_Task details_: Would you write out the entries that follow word for word, omitting any images?

_Exercise materials_:
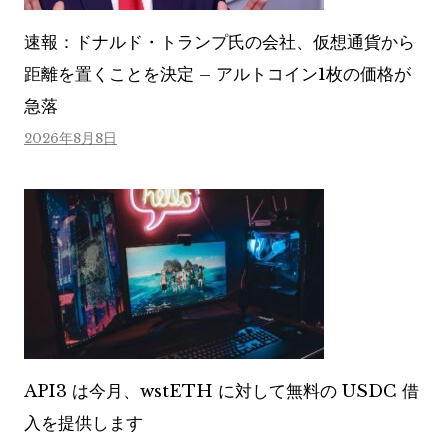
速報：ドナルド・トランプ氏の会社、仮想通貨から
距離を置くことを決定 – アルトコイン1枚の価格が
急落
2026年8月8日
API3 は今月、wstETH に対して無料の USDC 借
入を提供します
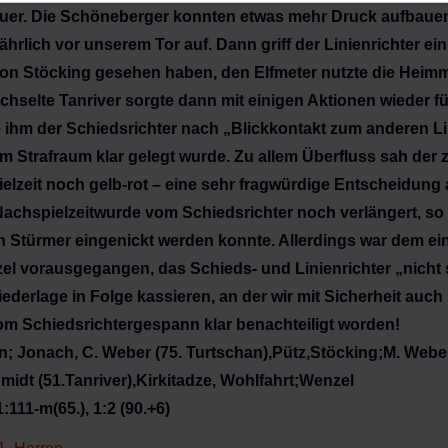
uer. Die Schöneberger konnten etwas mehr Druck aufbauen
hrlich vor unserem Tor auf. Dann griff der Linienrichter ein 
von Stöcking gesehen haben, den Elfmeter nutzte die Hei
chselte Tanriver sorgte dann mit einigen Aktionen wieder f
e ihm der Schiedsrichter nach „Blickkontakt zum anderen Li
r im Strafraum klar gelegt wurde. Zu allem Überfluss sah der
elzeit noch gelb-rot – eine sehr fragwürdige Entscheidung a
achspielzeitwurde vom Schiedsrichter noch verlängert, so 
Stürmer eingenickt werden konnte. Allerdings war dem ei
l vorausgegangen, das Schieds- und Linienrichter „nicht
iederlage in Folge kassieren, an der wir mit Sicherheit auc
vom Schiedsrichtergespann klar benachteiligt worden!
n; Jonach, C. Weber (75. Turtschan),Pütz,Stöcking;M. Webe
idt (51.Tanriver),Kirkitadze, Wohlfahrt;Wenzel
:111-m(65.), 1:2 (90.+6)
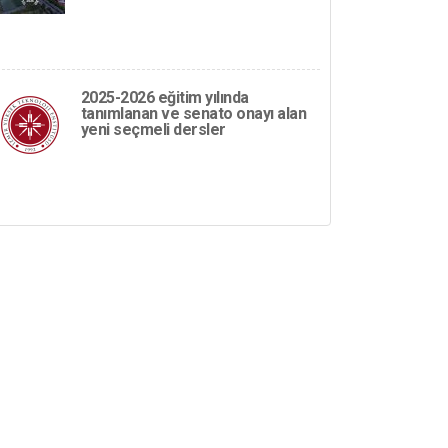
2025-2026 eğitim yılında
tanımlanan ve senato onayı alan
yeni seçmeli dersler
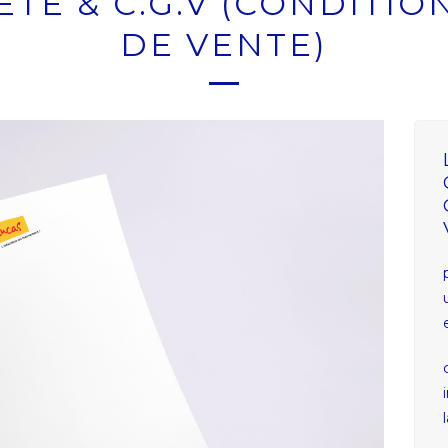
ÊTE & C.G.V (CONDITI
DE VENTE)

_Answer to this problem_:
速報：ドナルド・トランプ氏の会社、仮想通貨から
距離を置くことを決定 – アルトコイン1枚の価格が
急落
2026年8月8日
API3 は今月、wstETH に対して無料の USDC 借
入を提供します
uer. Die Schöneberger konnten etwas mehr Druck aufbauen
hrlich vor unserem Tor auf. Dann griff der Linienrichter ein 
von Stöcking gesehen haben, den Elfmeter nutzte die Hei
chselte Tanriver sorgte dann mit einigen Aktionen wieder f
e ihm der Schiedsrichter nach „Blickkontakt zum anderen Li
r im Strafraum klar gelegt wurde. Zu allem Überfluss sah der
elzeit noch gelb-rot – eine sehr fragwürdige Entscheidung a
achspielzeitwurde vom Schiedsrichter noch verlängert, so 
Stürmer eingenickt werden konnte. Allerdings war dem ei
l vorausgegangen, das Schieds- und Linienrichter „nicht
iederlage in Folge kassieren, an der wir mit Sicherheit auc
vom Schiedsrichtergespann klar benachteiligt worden!
n; Jonach, C. Weber (75. Turtschan),Pütz,Stöcking;M. Webe
idt (51.Tanriver),Kirkitadze, Wohlfahrt;Wenzel
:111-m(65.), 1:2 (90.+6)
2025-2026 eğitim yılında
tanımlanan ve senato onayı alan
yeni seçmeli dersler
ÊTE & C.G.V (CONDITI
DE VENTE)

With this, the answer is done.